Life Itself

Life Itself

É uma pena que Life itself acabe chegando ao Netflix sem o menor alvoroço, propaganda ou boca-a-boca. “Uma pena” não só por ser um documentário incrível sobre uma figura mais incrível ainda, mas também por demonstrar o quanto as distribuidoras no Brasil não parecem inspiradas o suficiente para se aventurarem em um material que soa desconhecido.

Soa assim já que o Brasil não tem um passado de consumo de crítica de cinema de modo tão enraizado na cultura pop como em certas partes do mundo, o que não permite desfrutar do fenômeno midiático que existe por trás de Roger Ebert e de seu nome, tanto nos Estados Unidos, como em boa parte do mundo.

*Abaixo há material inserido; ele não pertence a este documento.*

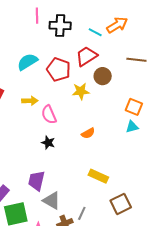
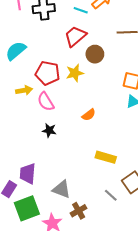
red pentagon: (59, 69) -> (48, 73), moved
purple trapezoid: (36, 181) -> (28, 174), moved
gray line: (82, 213) -> (111, 195), moved, turned -64

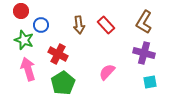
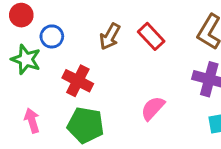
brown arrow: (79, 25) -> (110, 36), turned 36
pink arrow: (28, 69) -> (32, 121), moved, size x0.7
green pentagon: (63, 83) -> (85, 125), turned -30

De qualquer jeito, lançar essa verdadeira homenagem a esse que muito provavelmente seja o maior crítico de cinema que o mundo já viu, talvez fosse um enorme presente para os amantes de cinema daqui.

E não tenha dúvida, qualquer (verdadeiro) amante de cinema, seja no Brasil ou no mais longínquo território que você estiver pensando nesse momento não só conhece Roger Ebert, como vê nele uma figura importante para a mesma sétima arte que ele tanto amou. E se não o vê assim, deveria.

Mesmo que então o documentário seja o resultado de um esforço de Steve James para colocar na tela quem era Roger Ebert, mais que isso, seu filme é uma declaração de amor. James, que não só foi indicado ao Oscar em 1994 por seu filme Hoop Dreams, como desde antes disso viu o mesmo Ebert rasgar elogios em todo lugar que fosse, por seu documentário sobre esse grupo de jovens de Chicago e seus sonhos de ganharem a vida como jogadores profissionais. James acabou então se tornando um amigo de Ebert, e a partir disso teve a honra de eternizar no cinema sua vida. O que vem bem a calhar.

Para sorte do diretor, e consequentemente do próprio espectador, James não só teve a oportunidade de conviver com Ebert em seus últimos dias (ou em seu “terceiro ato”, como aponta em certo momento), como têm em mãos um vasto material tanto em termos de videos, quanto fotos e entrevistas. Além disso, James não só vai em busca do título do livro escrito por Ebert para batizar o filme, como tira dele grande parte das narrações. Uma decisão mais que adequada, já que foram através de seus dedos que o crítico pôde continuar “falando”.

Life Itself Crítica

Ebert morreu em abril de 2013 em decorrência de uma pneumonia que, muito provavelmente, vinha diante do enfraquecimento de um tratamento extenuante no qual ele combatia um câncer que teve início em sua tireoide e que ao se alastrar por sua mandíbula resultou em um impedimento de comer, beber e falar. A doença teve seu ápice em 2006, e a decisão de Ebert foi continuar seu trabalho, e aumentar mais ainda seu legado através de seus textos. Dali em diante, não só suas críticas se tornaram sua voz, mas seus textos em seu blog o permitiram continuar a ser quem sempre foi: Uma fonte de inspiração.

Life Itself então não desvia o olhar para esse momento delicado e quase chocante onde Ebert parece fragilizado entranhado em uma cama, mas também não permite que em nenhum momento isso seja seu foco principal. Ainda que apenas isso baste para que muita gente chore baldes de lágrimas, James, na maioria do tempo, foca seus esforço estéticos em olhar para esse homem, mas enxergar nele a força e o “coração de ferro” que sua esposa diz ter descoberto ao vê-lo lutando contra a doença.

James então prefere intercalar isso com a ambição de traçar um retrato maior sobre o Roger Ebert público. Aquele que começou a escrever com quinze anos, era um editor rígido no jornal da faculdade e, quase sem querer, acabou ficando com a responsabilidade de escrever sobre cinema no Chicado Sun-Times. O diretor então não foge dos assuntos mais ásperos, e não esconde o Roger Ebert que sofreu com alcoolismo, ou até que por muito era visto não como “a melhor pessoa do mundo”. E essa tridimensionalidade que mais faz com que o espectador se apaixona ainda mais pelo personagem central dessa história, principalmente por ele ter defeitos a agruras como cada um de nós.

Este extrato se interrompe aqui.